There is nothing more dreary than a new-made grave—so bare, so desolate, so comfortless, with the cold stones, and damp gravel scattered all carelessly round. After a little while the long grass and the sweet wild flowers sanctify the place—even as, in the human heart, gentle memories and subduing time throw a kindly soothing over the first bitter and rigid suffering. "It shall not long be left thus dreary," thought Francesca, and turned aside her face, but in vain; she could think of nothing but the murdered cavalier—for murdered he was in her eyes—whose coffin was hidden but by a little heap of recklessly flung earth. Again and again she recurred to the scene of his execution, whose horror was heightened by the familiar circumstances with which it was attended. The customary scaffold has its own awe—justice and obedience and usage surround the place; but to die a violent death, and by the hand of man, amid life's daily scenes, all associations so domestic and so ordinary, aggravates the ghastly spectacle, and makes the doom seem at once cruel and undeserved.

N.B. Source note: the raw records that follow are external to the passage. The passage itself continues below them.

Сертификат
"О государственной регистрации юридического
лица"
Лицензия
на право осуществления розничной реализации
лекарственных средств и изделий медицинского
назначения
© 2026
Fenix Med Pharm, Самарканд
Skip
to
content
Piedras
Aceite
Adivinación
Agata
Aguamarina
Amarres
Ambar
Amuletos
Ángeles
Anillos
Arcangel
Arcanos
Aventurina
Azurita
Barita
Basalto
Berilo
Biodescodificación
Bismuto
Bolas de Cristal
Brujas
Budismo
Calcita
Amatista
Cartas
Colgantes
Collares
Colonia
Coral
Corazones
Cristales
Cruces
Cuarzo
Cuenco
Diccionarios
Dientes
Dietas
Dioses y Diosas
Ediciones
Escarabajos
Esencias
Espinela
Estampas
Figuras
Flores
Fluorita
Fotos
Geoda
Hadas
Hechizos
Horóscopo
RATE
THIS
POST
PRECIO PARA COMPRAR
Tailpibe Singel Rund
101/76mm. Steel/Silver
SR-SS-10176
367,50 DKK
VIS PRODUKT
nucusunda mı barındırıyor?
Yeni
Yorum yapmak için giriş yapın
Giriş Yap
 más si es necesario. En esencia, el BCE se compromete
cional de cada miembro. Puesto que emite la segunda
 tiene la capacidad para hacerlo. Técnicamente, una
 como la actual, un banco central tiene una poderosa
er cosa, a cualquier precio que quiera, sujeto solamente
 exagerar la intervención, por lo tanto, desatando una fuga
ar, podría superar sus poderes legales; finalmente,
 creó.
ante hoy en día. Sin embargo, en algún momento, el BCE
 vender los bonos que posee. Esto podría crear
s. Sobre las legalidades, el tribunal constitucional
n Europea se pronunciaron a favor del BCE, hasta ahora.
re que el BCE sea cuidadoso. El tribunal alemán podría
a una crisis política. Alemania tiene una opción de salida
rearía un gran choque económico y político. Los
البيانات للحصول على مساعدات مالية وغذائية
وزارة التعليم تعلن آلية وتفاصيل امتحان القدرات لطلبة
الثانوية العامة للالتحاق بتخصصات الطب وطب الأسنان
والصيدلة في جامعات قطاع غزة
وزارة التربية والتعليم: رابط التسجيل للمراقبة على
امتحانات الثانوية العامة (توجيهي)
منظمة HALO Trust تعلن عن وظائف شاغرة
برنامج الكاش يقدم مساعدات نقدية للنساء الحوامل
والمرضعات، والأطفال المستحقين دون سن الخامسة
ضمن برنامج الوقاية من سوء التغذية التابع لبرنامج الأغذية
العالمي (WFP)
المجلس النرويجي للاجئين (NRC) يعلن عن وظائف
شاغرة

Francesca had never sufficiently commanded herself to pass through the farm-yard since Evelyn's death; but the sudden sight of the newly dug grave recalled every occurrence of that dreadful morning. She thought of his daring demeanour—of the fearlessness with which he met his fate—of his youth, and the promise which life held out to him. Young, high-born, handsome, rich, and brave—all these advantages were in one moment less than nothing. She fruitlessly struggled with the recollection that his evil had been her good—that but for the serious thoughts which throng before as the heralds of death, he might never have avowed the deception which he had practised—and never, on this side the grave, would she and Robert Evelyn have known how dearly and truly each loved the other. But this idea brought with it a chill and vague terror. Was happiness, then, surrounded, by loss and sacrifice?—was destiny to be propitiated but by a human victim? An unfathomable dread seemed to steal gradually over her spirits—only mournful images arose within her mind. Henriette, Guido, perishing in their good and beautiful youth!—Francis Evelyn cut off with—she dared not think how many unrepented faults! What was there in her that her fate should be better than theirs? In vain she strove to shake off her depression—she felt but the more subdued. The large tears fell like dew on the slender stalks of the wild flowers below—alas! were they omens?